Friday, March 30, 2007

Troops, Yes. War, No.

Plainly put: Being against the war in Iraq does not mean you're against the troops. A Congress trying to end a war and bring troops home is not anti-soldier. It's apples and oranges. We're into a fourth year of the Iraq War, and a large number of Americans have never supported it. Yet in the last four years I have not heard, even once, someone say something insulting or disparaging about an American soldier fighting overseas. They are treated as heroes who make the ultimate sacrifice so people like me can write this post. I have a feeling there are lots of people in this country who feel the war in Iraq was a mistake - but because they don't want to appear to be on the side of an anti-war movement that they consider to be unpatriotic or lefty, the easy out is, "I support the troops".
Everybody supports the troops. The question is not about the troops. It's about the war. You're either for it, or against it, and every American should say so and why (I believe it was a mistake from the start because it's hard to help people who hate you).

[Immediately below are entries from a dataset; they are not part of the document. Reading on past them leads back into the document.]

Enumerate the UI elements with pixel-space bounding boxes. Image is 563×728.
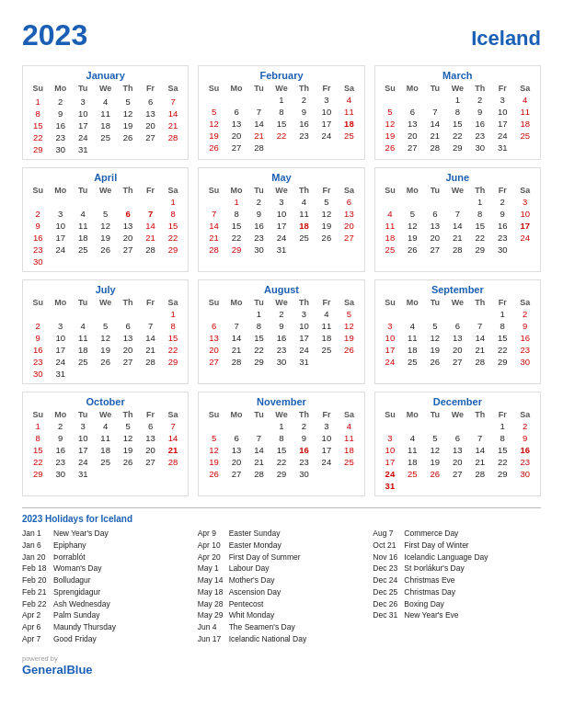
holiday-item: Apr 7Good Friday [22, 633, 190, 645]
brand-blue: Blue [66, 663, 92, 677]
calendar-day: 17 [72, 444, 94, 456]
month-block-august: AugustSuMoTuWeThFrSa12345678910111213141… [198, 279, 364, 384]
calendar-day: 5 [94, 320, 116, 332]
calendar-day: 31 [72, 143, 94, 155]
calendar-day: 11 [338, 106, 361, 118]
day-header: Sa [162, 297, 185, 308]
calendar-day: 1 [491, 420, 513, 432]
calendar-day: 27 [139, 131, 161, 143]
calendar-day: 20 [139, 444, 161, 456]
calendar-day: 10 [379, 444, 401, 456]
calendar-day: 26 [338, 344, 361, 356]
calendar-day: 23 [469, 130, 491, 142]
calendar-day: 25 [401, 468, 423, 480]
day-header: Tu [424, 185, 446, 196]
day-header: Su [202, 297, 224, 308]
calendar-day: 2 [27, 208, 49, 220]
holiday-name: Labour Day [229, 563, 270, 574]
day-header: Tu [247, 409, 270, 420]
calendar-day [338, 468, 361, 480]
calendar-day: 8 [27, 108, 49, 119]
calendar-day: 22 [270, 130, 293, 142]
calendar-day: 1 [247, 308, 270, 320]
holiday-item: Dec 25Christmas Day [373, 586, 541, 598]
day-header: Sa [338, 83, 361, 94]
calendar-day: 4 [513, 94, 536, 106]
calendar-day: 29 [247, 356, 270, 368]
calendar-day [94, 308, 116, 320]
holiday-date: May 18 [198, 586, 225, 598]
calendar-day: 24 [293, 344, 315, 356]
calendar-day: 16 [270, 332, 293, 344]
calendar-day: 2 [513, 308, 536, 320]
calendar-day [139, 368, 161, 380]
calendar-day: 18 [94, 119, 116, 131]
holiday-name: Icelandic Language Day [404, 552, 488, 563]
calendar-day: 7 [247, 106, 270, 118]
calendar-day: 29 [491, 356, 513, 368]
month-name: December [379, 396, 536, 407]
calendar-day: 7 [139, 320, 161, 332]
calendar-day: 14 [469, 332, 491, 344]
calendar-day [139, 256, 161, 267]
holiday-name: New Year's Day [53, 528, 109, 540]
holiday-name: Epiphany [53, 540, 86, 552]
calendar-day: 1 [469, 196, 491, 208]
calendar-day: 1 [27, 96, 49, 108]
calendar-day [446, 196, 468, 208]
holiday-item: Dec 23St Þorlákur's Day [373, 563, 541, 574]
calendar-day: 20 [202, 344, 224, 356]
calendar-day: 8 [162, 208, 185, 220]
holiday-item: May 14Mother's Day [198, 574, 366, 586]
month-block-may: MaySuMoTuWeThFrSa12345678910111213141516… [198, 167, 364, 272]
day-header: Su [379, 409, 401, 420]
calendar-day: 2 [293, 94, 315, 106]
calendar-day: 30 [513, 468, 536, 480]
month-name: April [27, 172, 184, 183]
day-header: Sa [513, 185, 536, 196]
calendar-day: 17 [49, 344, 71, 356]
footer: powered by GeneralBlue [22, 654, 541, 677]
calendar-day: 26 [424, 468, 446, 480]
calendar-day: 14 [446, 220, 468, 232]
calendar-day [270, 142, 293, 154]
calendar-day [117, 468, 139, 480]
day-header: Mo [225, 83, 247, 94]
calendar-day: 12 [379, 118, 401, 130]
calendar-day: 24 [316, 456, 338, 468]
holiday-date: Aug 7 [373, 528, 400, 540]
calendar-day: 20 [446, 344, 468, 356]
calendar-day: 3 [72, 96, 94, 108]
month-name: July [27, 284, 184, 295]
calendar-day: 1 [27, 420, 49, 432]
holiday-item: Feb 18Woman's Day [22, 563, 190, 574]
calendar-day: 9 [293, 106, 315, 118]
day-header: Sa [513, 297, 536, 308]
calendar-day: 21 [139, 344, 161, 356]
holiday-date: May 28 [198, 598, 225, 610]
calendar-day [117, 368, 139, 380]
calendar-day: 6 [139, 420, 161, 432]
calendar-day: 9 [293, 432, 315, 444]
calendar-day: 19 [94, 344, 116, 356]
holiday-date: Dec 24 [373, 574, 400, 586]
calendar-day [469, 308, 491, 320]
calendar-day: 17 [270, 220, 293, 232]
calendar-table: SuMoTuWeThFrSa12345678910111213141516171… [202, 185, 360, 256]
calendar-day: 26 [117, 456, 139, 468]
holiday-name: Good Friday [53, 633, 97, 645]
calendar-day [401, 94, 423, 106]
calendar-day: 26 [202, 142, 224, 154]
calendar-day: 8 [270, 106, 293, 118]
calendar-day: 21 [446, 232, 468, 244]
day-header: Th [117, 409, 139, 420]
calendar-day: 10 [316, 106, 338, 118]
day-header: Th [293, 83, 315, 94]
calendar-day: 13 [139, 432, 161, 444]
calendar-day: 13 [202, 332, 224, 344]
calendar-day [139, 196, 161, 208]
holiday-item: Apr 9Easter Sunday [198, 528, 366, 540]
brand-logo: GeneralBlue [22, 663, 93, 677]
day-header: Sa [338, 409, 361, 420]
calendar-day [379, 94, 401, 106]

I have never been in combat. I can't pretend to know what it's like. But I feel I can make this guess - I don't think a soldier on the streets of Baghdad is thinking, "I hope people at home are supporting me." More accurately he's thinking, "People at home have no idea what's going on here, and I just want to get out alive."

We will see the White House painting the Congress as anti-troop often in the coming weeks as the debate over a pull-out heats up. Don't believe it. Republican or Democrat. Government or Citizen. Americans respect their soldiers. The argument is about the war.
For the record: I support doctors, but I'm aginst cancer.